*** MATERIAL SUPPLIED ***

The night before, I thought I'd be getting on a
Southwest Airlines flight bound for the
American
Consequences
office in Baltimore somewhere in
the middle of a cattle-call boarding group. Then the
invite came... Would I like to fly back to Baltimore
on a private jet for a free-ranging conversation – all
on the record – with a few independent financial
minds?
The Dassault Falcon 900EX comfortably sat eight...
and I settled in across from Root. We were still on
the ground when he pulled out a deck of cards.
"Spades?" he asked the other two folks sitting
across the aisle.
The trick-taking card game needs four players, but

***

→ REQUIREMENT
Reply with exactly the lines above from the one that contains "Southwest Airlines flight bound for the" through the final line of the material, and with nothing else.

→ ANSWER TO THIS EXERCISE
Southwest Airlines flight bound for the
American
Consequences
office in Baltimore somewhere in
the middle of a cattle-call boarding group. Then the
invite came... Would I like to fly back to Baltimore
on a private jet for a free-ranging conversation – all
on the record – with a few independent financial
minds?
The Dassault Falcon 900EX comfortably sat eight...
and I settled in across from Root. We were still on
the ground when he pulled out a deck of cards.
"Spades?" he asked the other two folks sitting
across the aisle.
The trick-taking card game needs four players, but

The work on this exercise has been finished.